How to use zero_grad with GANs

In the pix2pix code that can be found here first the generator is trained and then the discriminator. My question is, aren’t the gradients calculated loss_D.backward() accumulated in the training of the generator in the next loop? Shouldn’t we use zero_grad on the discriminator again before training the generator?

loss_D.backward() wont accumulate any gradients for the generator parameters.

This is because of this line:

pred_fake = discriminator(fake_B.detach(), real_A)

The detach method prevents any gradient accumulation as it simply returns values.

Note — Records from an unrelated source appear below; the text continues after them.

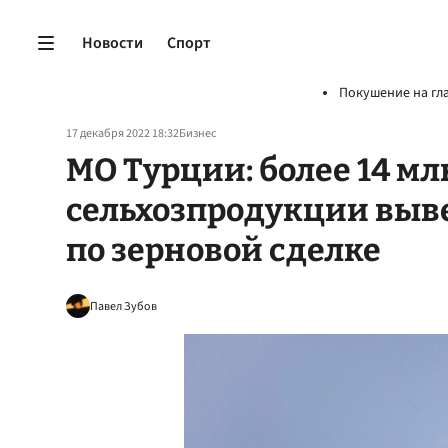
Новости
Спорт
Покушение на гл
17 декабря 2022 18:32
Бизнес
МО Турции: более 14 мл
сельхозпродукции выв
по зерновой сделке
Павел Зубов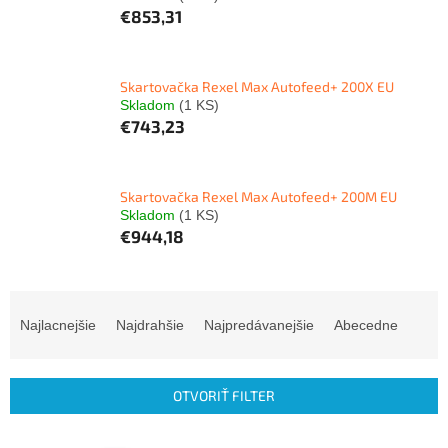
€853,31
Skartovačka Rexel Max Autofeed+ 200X EU
Skladom
(1 KS)
€743,23
Skartovačka Rexel Max Autofeed+ 200M EU
Skladom
(1 KS)
€944,18
R
a
Najlacnejšie
Najdrahšie
Najpredávanejšie
Abecedne
d
e
n
OTVORIŤ FILTER
i
e
V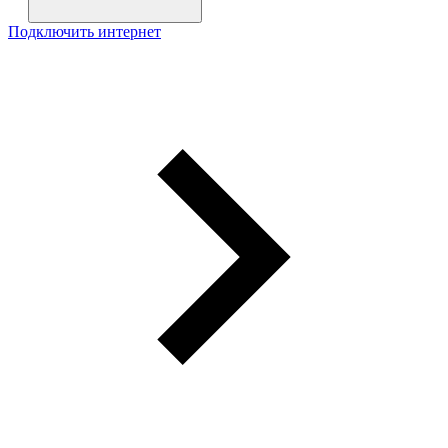
Подключить интернет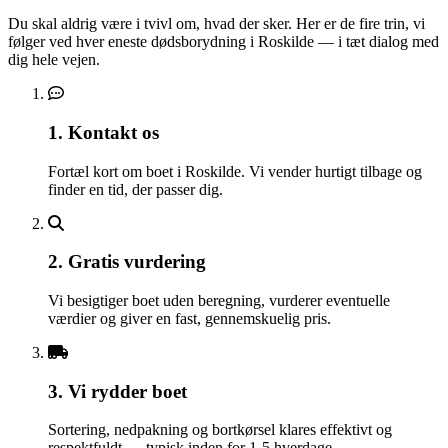
Du skal aldrig være i tvivl om, hvad der sker. Her er de fire trin, vi
følger ved hver eneste dødsborydning i Roskilde — i tæt dialog med
dig hele vejen.
1. Kontakt os
Fortæl kort om boet i Roskilde. Vi vender hurtigt tilbage og
finder en tid, der passer dig.
2. Gratis vurdering
Vi besigtiger boet uden beregning, vurderer eventuelle
værdier og giver en fast, gennemskuelig pris.
3. Vi rydder boet
Sortering, nedpakning og bortkørsel klares effektivt og
respektfuldt — typisk inden for 1-5 hverdage.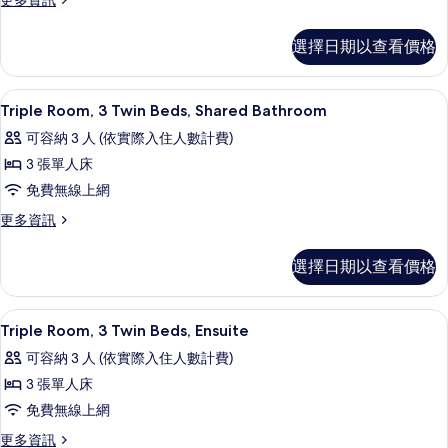
更多資訊
多
客
選擇日期以查看價格
房
的
詳
客房內保險箱、書桌、熨斗/熨衣板、
顯
9
情
Triple Room, 3 Twin Beds, Shared Bathroom
示
可容納 3 人 (依實際入住人數計費)
Triple
3 張單人床
Room,
免費無線上網
3
Twin
更
更多資訊
多
Beds,
Triple
Shared
選擇日期以查看價格
Room,
Bathroom
3
Twin
的
客房內保險箱、書桌、熨斗/熨衣板、
顯
9
Beds,
Triple Room, 3 Twin Beds, Ensuite
所
示
Shared
可容納 3 人 (依實際入住人數計費)
有
Bathroom
Triple
的
3 張單人床
相
Room,
詳
免費無線上網
片
3
情
Twin
更
更多資訊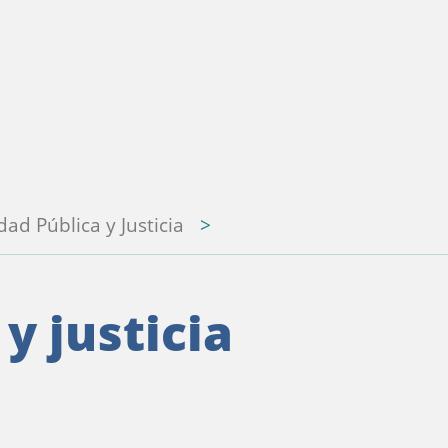
dad Pública y Justicia
y justicia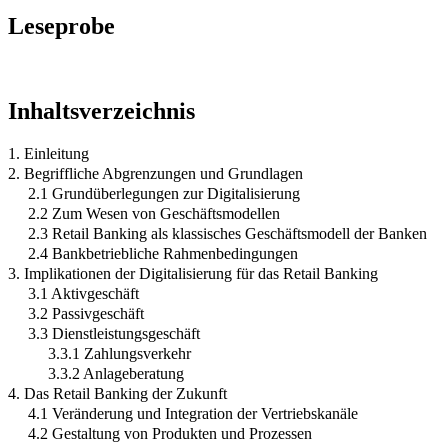
Leseprobe
Inhaltsverzeichnis
1. Einleitung
2. Begriffliche Abgrenzungen und Grundlagen
2.1 Grundüberlegungen zur Digitalisierung
2.2 Zum Wesen von Geschäftsmodellen
2.3 Retail Banking als klassisches Geschäftsmodell der Banken
2.4 Bankbetriebliche Rahmenbedingungen
3. Implikationen der Digitalisierung für das Retail Banking
3.1 Aktivgeschäft
3.2 Passivgeschäft
3.3 Dienstleistungsgeschäft
3.3.1 Zahlungsverkehr
3.3.2 Anlageberatung
4. Das Retail Banking der Zukunft
4.1 Veränderung und Integration der Vertriebskanäle
4.2 Gestaltung von Produkten und Prozessen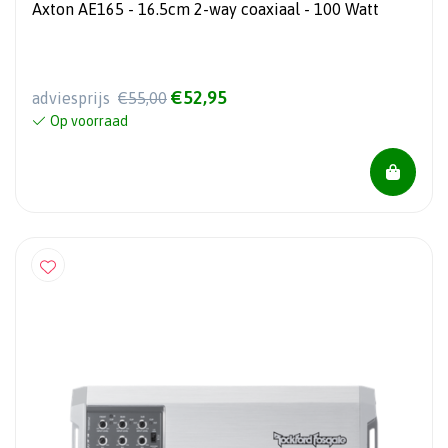
Axton AE165 - 16.5cm 2-way coaxiaal - 100 Watt
€52,95
adviesprijs
€55,00
Op voorraad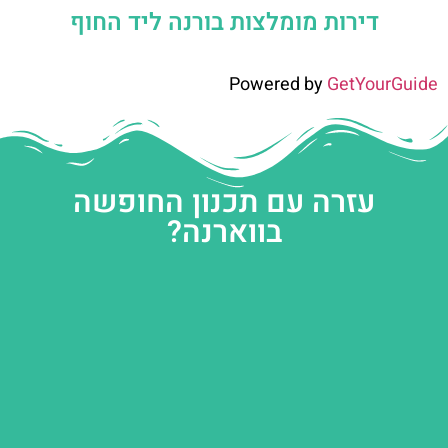
דירות מומלצות בורנה ליד החוף
Powered by
GetYourGuide
עזרה עם תכנון החופשה
בווארנה?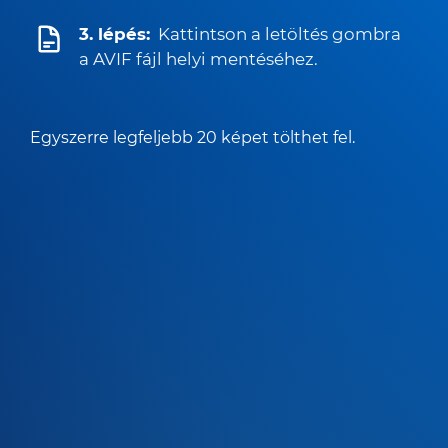
3. lépés:
Kattintson a letöltés gombra
a AVIF fájl helyi mentéséhez.
Egyszerre legfeljebb 20 képet tölthet fel.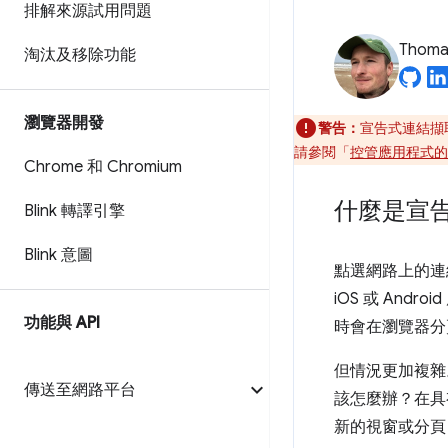
排解來源試用問題
Thomas
淘汰及移除功能
瀏覽器開發
警告：
宣告式連結擷
請參閱「
控管應用程式的
Chrome 和 Chromium
什麼是宣
Blink 轉譯引擎
Blink 意圖
點選網路上的連結
iOS 或 An
功能與 API
時會在瀏覽器分
但情況更加複雜
傳送至網路平台
該怎麼辦？在具
新的視窗或分頁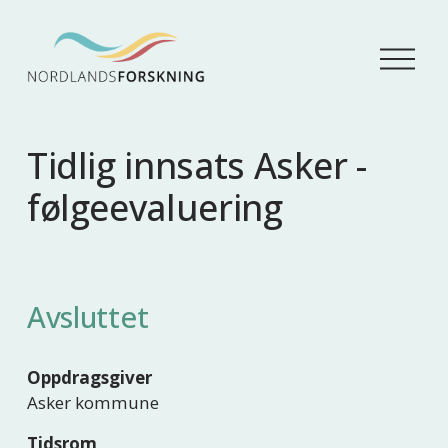
Å
p
n
e
m
Tidlig innsats Asker -
e
n
følgeevaluering
y
Avsluttet
Oppdragsgiver
Asker kommune
Tidsrom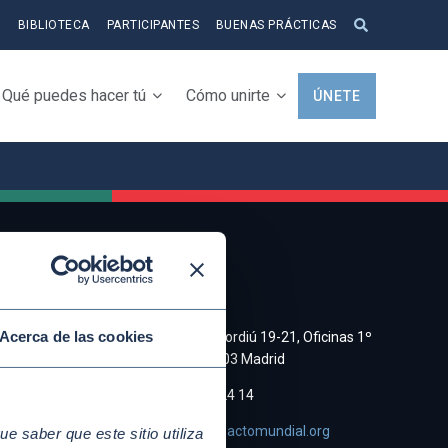
S
BIBLIOTECA
PARTICIPANTES
BUENAS PRÁCTICAS
Qué puedes hacer tú
Cómo unirte
ÚNETE
CONTACTO
a y
Acerca de las cookies
C/ Cristobal Bordiú 19-21, Oficinas 1º
Derecha, 28003 Madrid
e de
(+34)91 745 24 14
asociacion@pactomundial.org
 saber que este sitio utiliza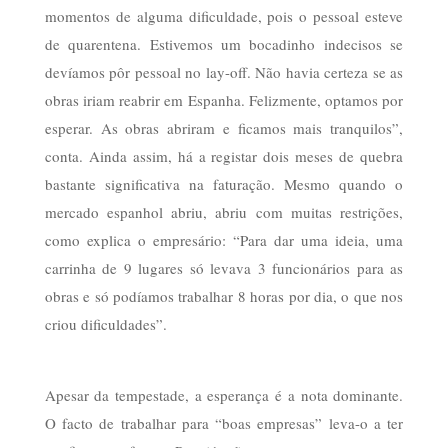
momentos de alguma dificuldade, pois o pessoal esteve
de quarentena. Estivemos um bocadinho indecisos se
devíamos pôr pessoal no lay-off. Não havia certeza se as
obras iriam reabrir em Espanha. Felizmente, optamos por
esperar. As obras abriram e ficamos mais tranquilos”,
conta. Ainda assim, há a registar dois meses de quebra
bastante significativa na faturação. Mesmo quando o
mercado espanhol abriu, abriu com muitas restrições,
como explica o empresário: “Para dar uma ideia, uma
carrinha de 9 lugares só levava 3 funcionários para as
obras e só podíamos trabalhar 8 horas por dia, o que nos
criou dificuldades”.
Apesar da tempestade, a esperança é a nota dominante.
O facto de trabalhar para “boas empresas” leva-o a ter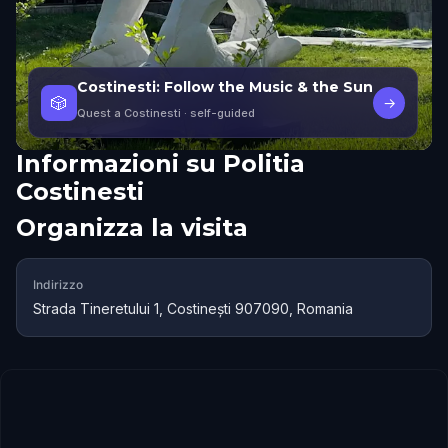
Costinesti: Follow the Music & the Sun
🎲
→
Quest a Costinesti
· self-guided
Informazioni su
Politia
Costinesti
Organizza la visita
Indirizzo
Strada Tineretului 1, Costinești 907090, Romania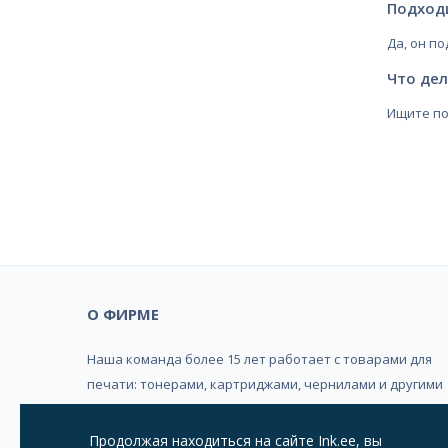
Подход
Да, он п
Что дел
Ищите по
О ФИРМЕ
Наша команда более 15 лет работает с товарами для
печати: тонерами, картриджами, чернилами и другими
расходными материалами. Мы сотрудничаем с
проверенными поставщиками и помогаем подобрать
Продолжая находиться на сайте Ink.ee, вы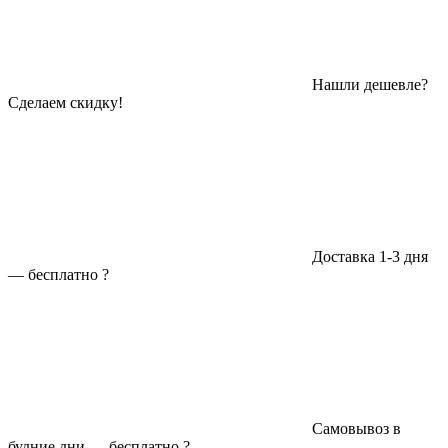
Нашли дешевле?
Сделаем скидку!
Доставка 1-3 дня
—
бесплатно
?
Самовывоз в
будние дни —
бесплатно
?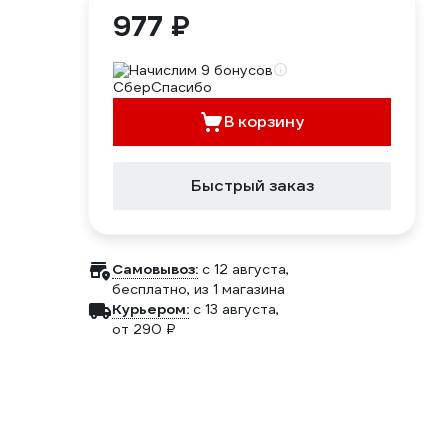
977 ₽
Начислим 9 бонусов
В корзину
Быстрый заказ
Самовывоз:
c 12 августа,
бесплатно
, из 1 магазина
Курьером:
c 13 августа,
от 290 ₽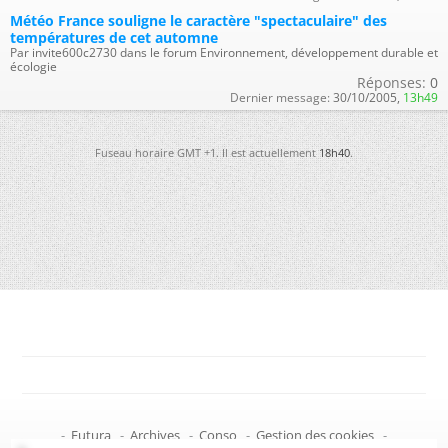
Météo France souligne le caractère "spectaculaire" des
températures de cet automne
Par invite600c2730 dans le forum Environnement, développement durable et
écologie
Réponses:
0
Dernier message:
30/10/2005,
13h49
Fuseau horaire GMT +1. Il est actuellement
18h40
.
-
Futura
-
Archives
-
Conso
-
Gestion des cookies
-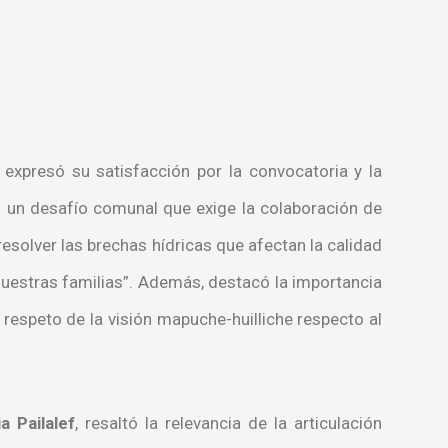
expresó su satisfacción por la convocatoria y la
 un desafío comunal que exige la colaboración de
 resolver las brechas hídricas que afectan la calidad
nuestras familias”. Además, destacó la importancia
 respeto de la visión mapuche-huilliche respecto al
a Pailalef
, resaltó la relevancia de la articulación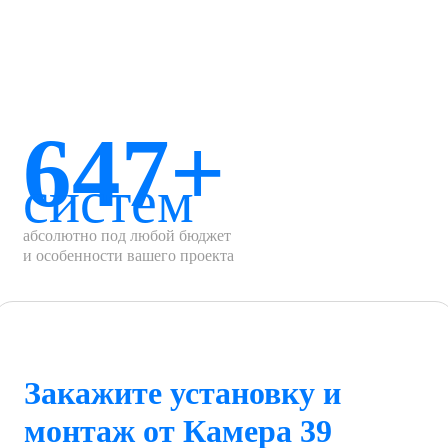
647+
систем
абсолютно под любой бюджет
и особенности вашего проекта
Закажите установку и
монтаж от Камера 39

Thanks for the reply. What I was worried about was actually the adversarial part. In the following part, the pixelwise loss and the loss from the discriminator is combined and backpropagation is called. Isn’t the generator also updated with the backpropagation path from the discriminator? But the gradients from the previous loop are not zeroed. I couldn’t understand thoroughly how the gradient accumulation works in this case.

        # GAN loss
        fake_B = generator(real_A)
        pred_fake = discriminator(fake_B, real_A)
        loss_GAN = criterion_GAN(pred_fake, valid)
        # Pixel-wise loss
        loss_pixel = criterion_pixelwise(fake_B, real_B)

        # Total loss
        loss_G = loss_GAN + lambda_pixel * loss_pixel

        loss_G.backward()

        optimizer_G.step()

Remember that the parameters are updated through the optimizer’s step method.
When the optimiser is initialised you pass it all the parameters it will modify.

So yes, there are still some uncleared gradients in the discriminator parameters, however:

loss_G.backward()
optimizer_G.step()

Wont be affected by them, as this will only modify the parameters of the generator based on its gradients wrt loss_G.